Segment Start: Data records
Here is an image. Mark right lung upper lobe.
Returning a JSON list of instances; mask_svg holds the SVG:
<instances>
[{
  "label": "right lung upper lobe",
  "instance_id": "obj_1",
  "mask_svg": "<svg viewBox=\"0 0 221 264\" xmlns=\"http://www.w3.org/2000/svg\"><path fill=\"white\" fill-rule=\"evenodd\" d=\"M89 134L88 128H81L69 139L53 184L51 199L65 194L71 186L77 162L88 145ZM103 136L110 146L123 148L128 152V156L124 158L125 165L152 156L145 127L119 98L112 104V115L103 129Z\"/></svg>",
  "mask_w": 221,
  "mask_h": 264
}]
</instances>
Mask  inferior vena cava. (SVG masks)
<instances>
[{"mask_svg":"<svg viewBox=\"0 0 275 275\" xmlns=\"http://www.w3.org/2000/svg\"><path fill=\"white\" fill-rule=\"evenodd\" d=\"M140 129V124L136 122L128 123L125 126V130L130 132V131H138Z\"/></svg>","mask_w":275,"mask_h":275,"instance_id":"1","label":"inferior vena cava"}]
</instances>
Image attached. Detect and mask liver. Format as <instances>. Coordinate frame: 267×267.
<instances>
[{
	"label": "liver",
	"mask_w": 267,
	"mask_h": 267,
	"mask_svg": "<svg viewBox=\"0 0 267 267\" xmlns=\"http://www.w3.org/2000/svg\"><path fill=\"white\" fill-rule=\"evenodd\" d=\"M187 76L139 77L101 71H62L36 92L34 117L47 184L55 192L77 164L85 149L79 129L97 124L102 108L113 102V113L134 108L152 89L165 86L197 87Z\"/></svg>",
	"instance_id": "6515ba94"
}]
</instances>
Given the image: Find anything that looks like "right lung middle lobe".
Segment End: Data records
Activity
Top to bottom, transcribe every line above exactly.

Answer
Here is an image. Mark right lung upper lobe.
Returning a JSON list of instances; mask_svg holds the SVG:
<instances>
[{
  "label": "right lung upper lobe",
  "instance_id": "obj_1",
  "mask_svg": "<svg viewBox=\"0 0 221 264\" xmlns=\"http://www.w3.org/2000/svg\"><path fill=\"white\" fill-rule=\"evenodd\" d=\"M89 134L88 128H81L69 139L53 184L51 199L65 194L71 186L77 162L88 145ZM103 136L110 146L123 148L128 152V156L124 158L125 165L152 156L145 127L119 98L112 104V115L103 129Z\"/></svg>",
  "mask_w": 221,
  "mask_h": 264
}]
</instances>
Mask  inferior vena cava. (SVG masks)
<instances>
[{"mask_svg":"<svg viewBox=\"0 0 275 275\" xmlns=\"http://www.w3.org/2000/svg\"><path fill=\"white\" fill-rule=\"evenodd\" d=\"M140 129V124L136 122L128 123L125 126V130L130 132V131H138Z\"/></svg>","mask_w":275,"mask_h":275,"instance_id":"1","label":"inferior vena cava"}]
</instances>
Image attached. Detect and mask liver. Format as <instances>. Coordinate frame: 267×267.
<instances>
[{
	"label": "liver",
	"mask_w": 267,
	"mask_h": 267,
	"mask_svg": "<svg viewBox=\"0 0 267 267\" xmlns=\"http://www.w3.org/2000/svg\"><path fill=\"white\" fill-rule=\"evenodd\" d=\"M187 76L139 77L101 71H62L36 92L34 117L47 184L55 192L77 164L85 149L79 129L97 124L102 108L113 102V113L134 108L152 89L165 86L197 87Z\"/></svg>",
	"instance_id": "6515ba94"
}]
</instances>
Given the image: Find anything that looks like "right lung middle lobe".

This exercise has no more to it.